Pytam, bo dłubię od jakiegoś czasu prototyp gry, która będzie miała ekwipunek. Docelowo rozważam, by nie wbudować żadnych ograniczeń pojemności/obciążenia, bo w sumie jeśli gra nie ma związanej z tym mechaniki, to po co?
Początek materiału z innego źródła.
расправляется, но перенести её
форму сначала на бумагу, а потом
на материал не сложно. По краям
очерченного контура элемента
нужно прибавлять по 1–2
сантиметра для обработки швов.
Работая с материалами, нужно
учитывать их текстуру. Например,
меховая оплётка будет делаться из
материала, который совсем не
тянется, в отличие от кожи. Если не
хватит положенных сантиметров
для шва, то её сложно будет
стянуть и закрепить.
By niepotrzebnie bawić się w tetrisa (ograniczenie pojemności), albo micro-managment z min-max wartości przedmiotów?

Jakie jest Wasze zdanie na ten temat?

Dodam też tag #gamedev, bo może ktoś podrzuci ciekawe argumenty za/przeciw.

Czy wolicie brak ograniczeń udźwigu w grze, jeśli żadna mechanika tego nie uzasadnia?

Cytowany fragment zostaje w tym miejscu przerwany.